* [Data provided]:
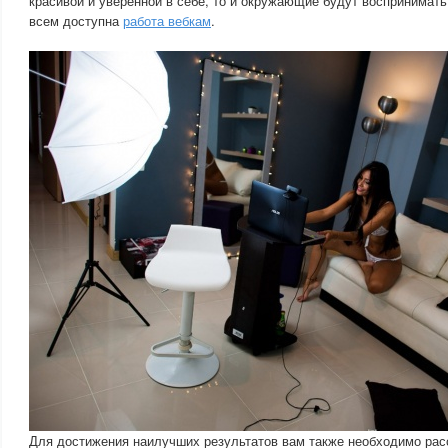
красивой и уверенной в себе, то и окружающие будут воспринимать
всем доступна
работа вебкам
.
Для достижения наилучших результатов вам также необходимо рас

* [What this task involves]: Restate exactly, and only, the line containing "всем доступна" together with all lines after it to the end of the material.

* [Written response]:
всем доступна
работа вебкам
.
Для достижения наилучших результатов вам также необходимо рас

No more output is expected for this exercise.